Images are to be left out when the records below are printed word for word.

---- MATERIAL FOR THIS EXERCISE

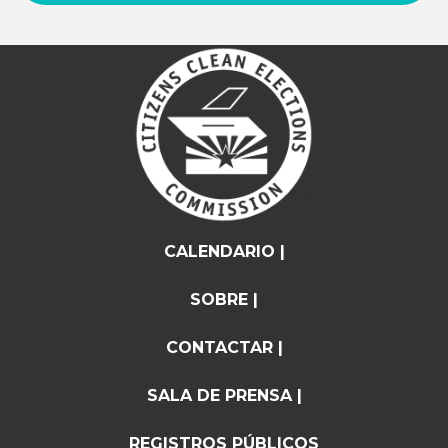
CALENDARIO |
SOBRE |
CONTACTAR |
SALA DE PRENSA |
REGISTROS PÚBLICOS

--------

### [ANSWER SPACE]
CALENDARIO |
SOBRE |
CONTACTAR |
SALA DE PRENSA |
REGISTROS PÚBLICOS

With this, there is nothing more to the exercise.